Set down, exactly as written, the lines from the line holding "آراء وتحليلات" to the end of the data, inclusive, skipping any pictures.

Extracted page text data:

Start of Block

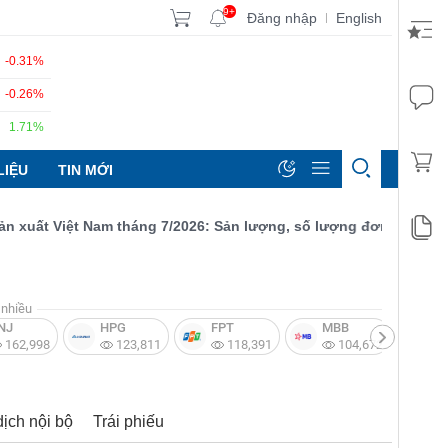
9+
Đăng nhập
English
|
-0.31%
-0.26%
1.71%
LIỆU
TIN MỚI
ất Việt Nam tháng 7/2026: Sản lượng, số lượng đơn đặt hàng mới 
nhiều
NJ
HPG
FPT
MBB
V
162,998
123,811
118,391
104,672
dịch nội bộ
Trái phiếu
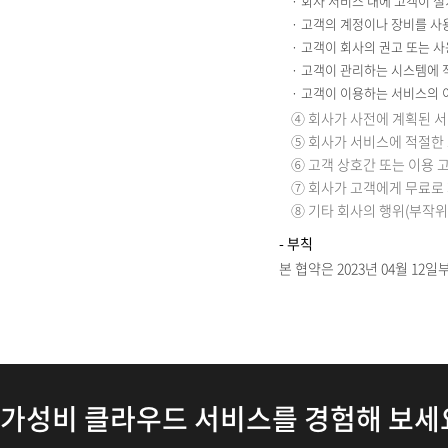
· 회사 서비스 내에 고객이 
· 고객의 계정이나 장비를 사
· 고객이 회사의 권고 또는 
· 고객이 관리하는 시스템에 
· 고객이 이용하는 서비스의
④ 회사가 사전에 계획된 서
⑤ 회사가 서비스에 적절한
⑥ 고객 상호간 또는 이용 
⑦ 회사가 고객에게 무료로
⑧ 기타 회사의 행위(부작위
- 부칙
본 협약은 2023년 04월 12
가성비 클라우드 서비스를 경험해 보세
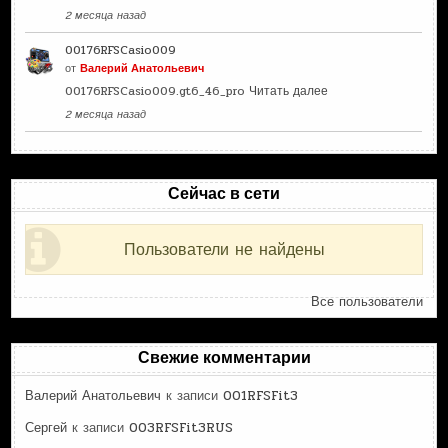
2 месяца назад
00176RFSCasio009
от
Валерий Анатольевич
00176RFSCasio009.gt6_46_pro
Читать далее
2 месяца назад
Сейчас в сети
Пользователи не найдены
Все пользователи
Свежие комментарии
Валерий Анатольевич
к записи
001RFSFit3
Сергей
к записи
003RFSFit3RUS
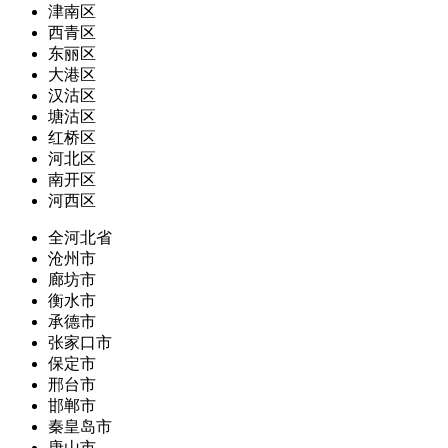
津南区
西青区
东丽区
大港区
汉沽区
塘沽区
红桥区
河北区
南开区
河西区
全河北省
沧州市
廊坊市
衡水市
承德市
张家口市
保定市
邢台市
邯郸市
秦皇岛市
唐山市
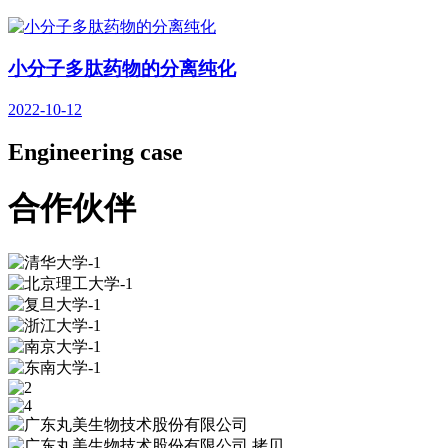
小分子多肽药物的分离纯化
2022-10-12
Engineering case
合作伙伴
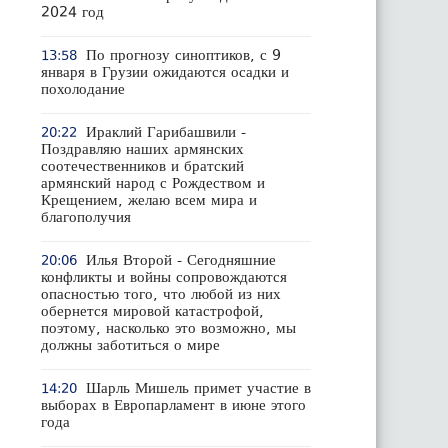
2024 год
По прогнозу синоптиков, с 9
13:58
января в Грузии ожидаются осадки и
похолодание
Ираклий Гарибашвили -
20:22
Поздравляю наших армянских
соотечественников и братский
армянский народ с Рождеством и
Крещением, желаю всем мира и
благополучия
Илья Второй - Сегодняшние
20:06
конфликты и войны сопровождаются
опасностью того, что любой из них
обернется мировой катастрофой,
поэтому, насколько это возможно, мы
должны заботиться о мире
Шарль Мишель примет участие в
14:20
выборах в Европарламент в июне этого
года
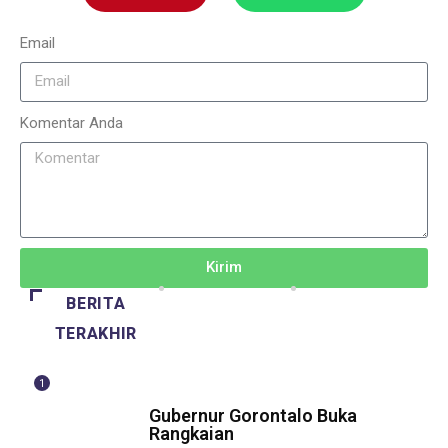
Email
Komentar Anda
Kirim
BERITA
TERAKHIR
1
BERITA
Gubernur Gorontalo Buka
Rangkaian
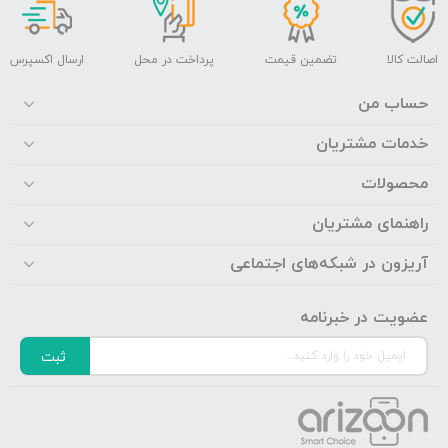
اصالت کالا
تضمین قیمت
پرداخت در محل
ارسال اکسپرس
حساب من
خدمات مشتریان
محصولات
راهنمای مشتریان
آریزون در شبکه‌های اجتماعی
عضویت در خبرنامه
ثبت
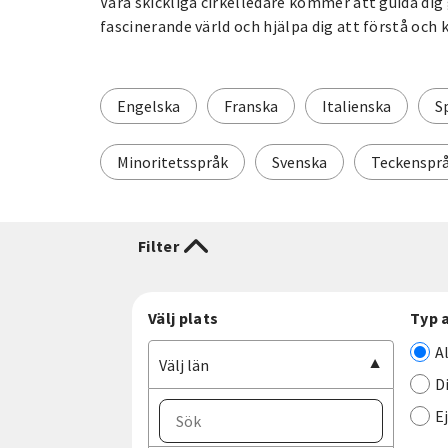
Våra skickliga cirkelledare kommer att guida di
fascinerande värld och hjälpa dig att förstå och
Engelska
Franska
Italienska
S
Minoritetsspråk
Svenska
Teckenspr
Filter
Välj plats
Typ 
A
Välj län
D
E
Välj ort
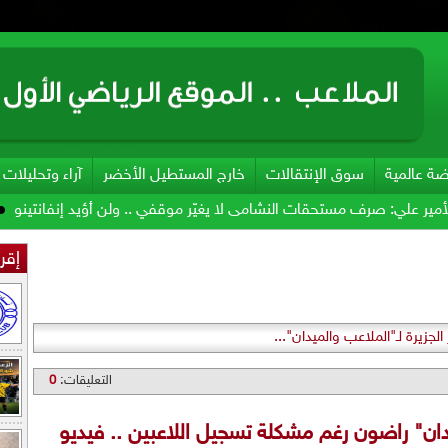
ضة عالمية
سوق الإنتقالات
خارج المستطيل الأخضر
آراء وتحليلات
ف مستحقات النشامى لا يغيّر موقفي .. ولن أؤيد إنفانتينو
فيفا يحول م
إقرأ
الجزيرة لـ"الملاعب والميدان"...
التعليقات:
0
يدان" راضون رغم مشكلة تسجيل اللاعبين .. فيديو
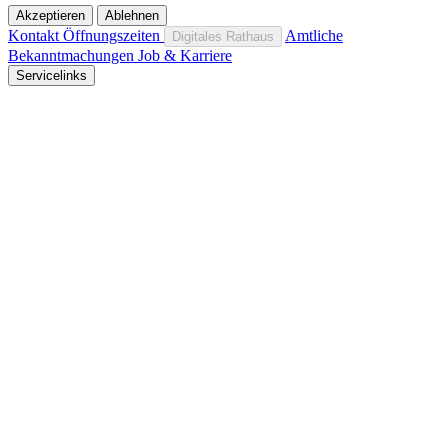
Akzeptieren
Ablehnen
Kontakt
Öffnungszeiten
Amtliche
Digitales Rathaus
Bekanntmachungen
Job & Karriere
Servicelinks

End of Block

_Answer area_
آراء وتحليلات
ف مستحقات النشامى لا يغيّر موقفي .. ولن أؤيد إنفانتينو
فيفا يحول م
إقرأ
الجزيرة لـ"الملاعب والميدان"...
التعليقات:
0
يدان" راضون رغم مشكلة تسجيل اللاعبين .. فيديو
Akzeptieren
Ablehnen
Kontakt
Öffnungszeiten
Amtliche
Digitales Rathaus
Bekanntmachungen
Job & Karriere
Servicelinks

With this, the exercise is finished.